BEGIN Materials provided

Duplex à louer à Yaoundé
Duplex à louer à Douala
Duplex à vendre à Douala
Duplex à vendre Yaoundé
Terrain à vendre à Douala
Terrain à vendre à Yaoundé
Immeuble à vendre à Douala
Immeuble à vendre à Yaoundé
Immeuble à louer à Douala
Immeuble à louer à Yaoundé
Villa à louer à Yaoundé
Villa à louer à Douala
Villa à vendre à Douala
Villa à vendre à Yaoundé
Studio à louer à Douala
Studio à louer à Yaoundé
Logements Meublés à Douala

END Materials provided

What is needed:
Copy every line where the word "Yaoundé" is present in the entries above.

Completed task:
Duplex à louer à Yaoundé
Duplex à vendre Yaoundé
Terrain à vendre à Yaoundé
Immeuble à vendre à Yaoundé
Immeuble à louer à Yaoundé
Villa à louer à Yaoundé
Villa à vendre à Yaoundé
Studio à louer à Yaoundé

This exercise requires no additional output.